La première étape concrète de cette vision est déjà en marche : la construction de la première raffinerie d’alumine du pays par l’entreprise publique chinoise SPIC (State Power Investment Corporation). Les travaux ont débuté et la mise en service est prévue pour fin 2027. Cette installation marquera une première dans l’histoire moderne du secteur minier guinéen, ouvrant la voie à une industrialisation tant attendue.

Le gouvernement guinéen ne compte pas s’arrêter là. Des discussions « avancées » sont actuellement en cours avec d’autres acteurs majeurs, dont Chinalco (Chine) et la société française Alteo, spécialisée dans les produits dérivés de l’alumine. Des négociations se poursuivent également avec la Compagnie des Bauxites de Guinée (CBG) et l’américain Alcoa.

L’ambition est claire : construire entre cinq et six raffineries d’alumine d’ici 2030, pour une capacité de production locale estimée à environ 7 millions de tonnes métriques par an. Une telle montée en puissance permettrait à la Guinée de renforcer sa position sur le marché mondial de l’aluminium, où sa bauxite représente déjà 25 % de la production totale.

La bauxite guinéenne, réputée pour sa faible teneur en silice et son aptitude au raffinage à basse température, constitue un atout compétitif majeur pour attirer les investisseurs industriels et réduire les coûts énergétiques liés à la transformation.

La stratégie gouvernementale ne se limite pas à la bauxite. Sur le front du fer, la Guinée veut également franchir un cap avec le méga gisement de Simandou, l’un des plus importants au monde. La coentreprise Simfer, pilotée par Rio Tinto, a signé un accord pour réaliser une étude de faisabilité visant à évaluer la viabilité d’une usine de bouletage.

Cette étude, prévue dans les prochains mois, devra déterminer les conditions techniques et économiques pour transformer le minerai de fer localement. Le ministre Bouna Sylla a précisé que le gouvernement veillera à ce que les engagements soient tenus, quitte à faire appel à une entreprise internationale en cas de manquement.

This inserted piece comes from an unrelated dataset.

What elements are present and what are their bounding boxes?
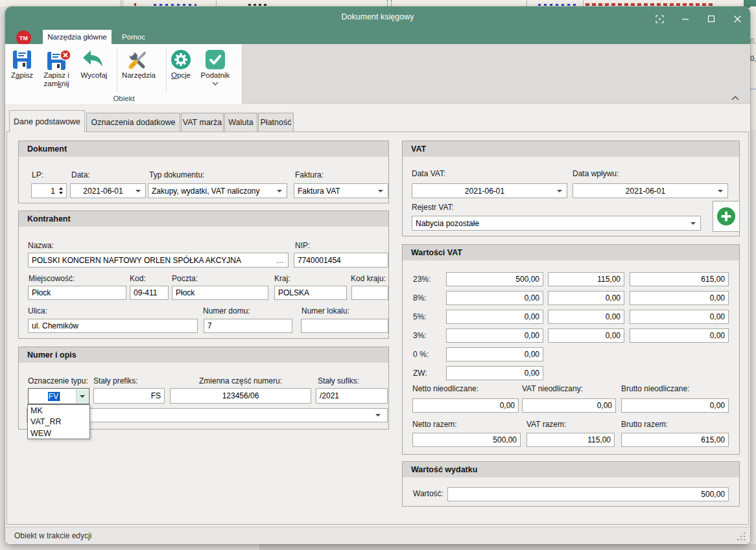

Si cette stratégie de transformation locale marque un tournant majeur, elle suscite aussi des réserves. Plusieurs analystes estiment que la Guinée pourrait rester dépendante de ses partenaires étrangers, notamment chinois.
Selon Allison Ju, analyste chez Shanghai Metals Market (SMM), « les projets chinois d’alumine en Guinée ne réduiront pas la dépendance du pays, car les exportations passeront simplement de la bauxite à l’alumine ».

Cette observation met en lumière un défi de taille : la nécessité pour la Guinée de renforcer ses capacités locales — en main-d’œuvre qualifiée, en infrastructures énergétiques et logistiques, ainsi qu’en expertise technologique — pour véritablement capter la valeur ajoutée de ses ressources.

Malgré ces défis, le cap est fixé. La volonté du gouvernement de transformer structurellement le secteur minier s’inscrit dans une vision de développement durable et de souveraineté économique.
Si les objectifs sont atteints, la Guinée pourrait, d’ici la fin de la décennie, passer du statut de simple fournisseur de matières premières à celui d’acteur industriel régional, capable d’influencer les marchés mondiaux de l’aluminium et du fer.

Une ambition audacieuse, à la hauteur du potentiel minier du pays — et qui pourrait bien redéfinir le rôle de la Guinée dans l’économie mondiale des métaux.